■ **Instructions for the task**
Go through the records below and show every line with the string "免费领取".

[Given data Boundary: Start]

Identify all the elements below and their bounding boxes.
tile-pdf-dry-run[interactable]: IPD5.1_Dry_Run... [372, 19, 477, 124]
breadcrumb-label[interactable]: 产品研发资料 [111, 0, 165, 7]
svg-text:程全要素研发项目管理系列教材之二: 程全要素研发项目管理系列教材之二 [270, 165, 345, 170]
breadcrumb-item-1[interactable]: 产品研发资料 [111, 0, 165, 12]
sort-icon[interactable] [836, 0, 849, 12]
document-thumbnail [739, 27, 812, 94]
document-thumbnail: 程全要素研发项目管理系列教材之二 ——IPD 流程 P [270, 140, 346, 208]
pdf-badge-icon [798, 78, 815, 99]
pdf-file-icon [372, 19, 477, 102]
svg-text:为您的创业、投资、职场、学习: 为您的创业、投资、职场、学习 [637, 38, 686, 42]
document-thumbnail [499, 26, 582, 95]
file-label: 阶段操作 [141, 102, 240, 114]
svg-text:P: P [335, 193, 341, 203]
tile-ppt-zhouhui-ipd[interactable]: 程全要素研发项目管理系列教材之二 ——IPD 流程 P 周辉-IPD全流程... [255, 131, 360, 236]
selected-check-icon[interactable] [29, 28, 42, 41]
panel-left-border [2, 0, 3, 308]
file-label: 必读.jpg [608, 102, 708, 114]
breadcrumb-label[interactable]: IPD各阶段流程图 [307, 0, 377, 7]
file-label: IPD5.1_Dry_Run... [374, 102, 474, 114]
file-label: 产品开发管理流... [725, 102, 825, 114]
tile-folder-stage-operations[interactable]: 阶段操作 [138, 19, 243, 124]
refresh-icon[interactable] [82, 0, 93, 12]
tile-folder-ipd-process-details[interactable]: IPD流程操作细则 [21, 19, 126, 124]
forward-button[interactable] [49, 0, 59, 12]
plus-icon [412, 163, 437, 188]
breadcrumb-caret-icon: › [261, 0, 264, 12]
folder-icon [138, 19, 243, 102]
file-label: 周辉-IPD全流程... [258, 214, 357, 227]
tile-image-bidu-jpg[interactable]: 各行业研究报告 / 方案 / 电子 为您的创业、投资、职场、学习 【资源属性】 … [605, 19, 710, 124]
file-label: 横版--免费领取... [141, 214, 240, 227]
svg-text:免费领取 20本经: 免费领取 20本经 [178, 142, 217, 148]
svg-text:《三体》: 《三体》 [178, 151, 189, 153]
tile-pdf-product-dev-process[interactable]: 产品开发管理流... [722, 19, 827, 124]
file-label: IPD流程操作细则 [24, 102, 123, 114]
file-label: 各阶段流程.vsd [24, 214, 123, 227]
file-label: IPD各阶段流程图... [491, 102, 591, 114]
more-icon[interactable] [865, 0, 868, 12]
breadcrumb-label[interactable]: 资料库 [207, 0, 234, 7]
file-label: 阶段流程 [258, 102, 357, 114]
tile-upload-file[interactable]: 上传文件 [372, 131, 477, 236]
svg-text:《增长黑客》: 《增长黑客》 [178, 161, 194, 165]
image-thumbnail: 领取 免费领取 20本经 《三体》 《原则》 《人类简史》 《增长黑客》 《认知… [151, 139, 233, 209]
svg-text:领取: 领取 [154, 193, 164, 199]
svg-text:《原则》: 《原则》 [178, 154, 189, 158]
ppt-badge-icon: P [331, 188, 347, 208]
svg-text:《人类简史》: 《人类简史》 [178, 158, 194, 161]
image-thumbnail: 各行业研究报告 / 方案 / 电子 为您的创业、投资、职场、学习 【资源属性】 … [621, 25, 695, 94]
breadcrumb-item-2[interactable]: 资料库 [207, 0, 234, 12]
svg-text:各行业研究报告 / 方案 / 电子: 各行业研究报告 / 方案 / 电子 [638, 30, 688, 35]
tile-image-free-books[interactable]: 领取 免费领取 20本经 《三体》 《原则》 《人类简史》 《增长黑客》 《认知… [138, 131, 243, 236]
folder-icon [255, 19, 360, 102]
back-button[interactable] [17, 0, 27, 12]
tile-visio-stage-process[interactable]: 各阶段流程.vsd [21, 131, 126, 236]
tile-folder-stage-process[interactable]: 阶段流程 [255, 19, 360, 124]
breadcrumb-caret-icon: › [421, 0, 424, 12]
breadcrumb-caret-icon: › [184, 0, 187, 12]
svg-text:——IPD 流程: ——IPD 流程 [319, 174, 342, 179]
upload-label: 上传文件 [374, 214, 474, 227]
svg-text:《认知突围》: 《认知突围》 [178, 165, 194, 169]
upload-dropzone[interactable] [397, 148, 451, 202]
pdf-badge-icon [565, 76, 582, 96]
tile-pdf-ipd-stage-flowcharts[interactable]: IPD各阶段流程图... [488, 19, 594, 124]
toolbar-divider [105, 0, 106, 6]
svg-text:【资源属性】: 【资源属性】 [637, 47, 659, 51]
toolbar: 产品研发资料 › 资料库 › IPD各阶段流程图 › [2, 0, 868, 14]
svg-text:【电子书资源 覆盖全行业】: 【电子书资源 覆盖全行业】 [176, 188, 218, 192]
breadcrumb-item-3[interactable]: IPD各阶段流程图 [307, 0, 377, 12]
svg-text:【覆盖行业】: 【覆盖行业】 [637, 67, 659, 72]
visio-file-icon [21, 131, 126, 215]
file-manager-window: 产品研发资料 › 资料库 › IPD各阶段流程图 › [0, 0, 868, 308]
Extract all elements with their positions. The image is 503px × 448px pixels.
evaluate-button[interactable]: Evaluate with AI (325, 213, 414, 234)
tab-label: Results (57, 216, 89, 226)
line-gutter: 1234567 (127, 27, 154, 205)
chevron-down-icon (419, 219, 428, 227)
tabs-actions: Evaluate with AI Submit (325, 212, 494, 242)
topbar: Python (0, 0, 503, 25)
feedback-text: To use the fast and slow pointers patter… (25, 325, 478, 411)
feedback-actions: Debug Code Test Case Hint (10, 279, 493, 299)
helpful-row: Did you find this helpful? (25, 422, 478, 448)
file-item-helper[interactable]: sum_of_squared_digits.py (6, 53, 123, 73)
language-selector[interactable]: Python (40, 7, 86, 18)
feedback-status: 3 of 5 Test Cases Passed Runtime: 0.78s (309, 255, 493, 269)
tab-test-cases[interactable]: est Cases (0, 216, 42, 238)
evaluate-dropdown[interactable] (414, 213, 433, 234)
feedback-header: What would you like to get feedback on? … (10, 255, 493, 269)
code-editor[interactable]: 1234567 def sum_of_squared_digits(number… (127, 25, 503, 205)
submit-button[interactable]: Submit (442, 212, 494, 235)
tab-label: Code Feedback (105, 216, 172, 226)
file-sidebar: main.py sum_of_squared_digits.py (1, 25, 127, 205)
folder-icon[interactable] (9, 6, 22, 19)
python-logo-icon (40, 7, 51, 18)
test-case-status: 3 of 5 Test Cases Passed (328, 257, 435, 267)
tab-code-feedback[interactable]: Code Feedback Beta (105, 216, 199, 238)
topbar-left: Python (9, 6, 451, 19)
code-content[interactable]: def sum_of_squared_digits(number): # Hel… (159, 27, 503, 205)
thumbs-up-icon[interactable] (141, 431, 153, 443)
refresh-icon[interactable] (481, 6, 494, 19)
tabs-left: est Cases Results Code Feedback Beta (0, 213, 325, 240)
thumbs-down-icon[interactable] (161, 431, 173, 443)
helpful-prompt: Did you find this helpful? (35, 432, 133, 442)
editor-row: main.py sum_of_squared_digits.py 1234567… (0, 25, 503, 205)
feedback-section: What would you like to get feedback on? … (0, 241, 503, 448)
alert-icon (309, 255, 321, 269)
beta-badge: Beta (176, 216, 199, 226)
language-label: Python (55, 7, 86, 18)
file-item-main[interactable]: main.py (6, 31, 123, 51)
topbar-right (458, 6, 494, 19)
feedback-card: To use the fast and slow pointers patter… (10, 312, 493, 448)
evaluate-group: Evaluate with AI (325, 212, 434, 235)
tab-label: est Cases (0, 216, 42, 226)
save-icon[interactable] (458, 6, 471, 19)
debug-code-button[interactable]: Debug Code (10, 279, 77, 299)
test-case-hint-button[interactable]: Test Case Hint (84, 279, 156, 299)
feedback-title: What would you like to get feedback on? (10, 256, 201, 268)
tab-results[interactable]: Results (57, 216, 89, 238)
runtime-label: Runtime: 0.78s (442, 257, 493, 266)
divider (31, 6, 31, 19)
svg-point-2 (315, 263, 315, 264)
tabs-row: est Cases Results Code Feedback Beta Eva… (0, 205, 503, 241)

[Given data Boundary: End]

■ **Solution for this exercise**
file-label: 横版--免费领取... [141, 214, 240, 227]
svg-text:免费领取 20本经: 免费领取 20本经 [178, 142, 217, 148]
image-thumbnail: 领取 免费领取 20本经 《三体》 《原则》 《人类简史》 《增长黑客》 《认知… [151, 139, 233, 209]
tile-image-free-books[interactable]: 领取 免费领取 20本经 《三体》 《原则》 《人类简史》 《增长黑客》 《认知… [138, 131, 243, 236]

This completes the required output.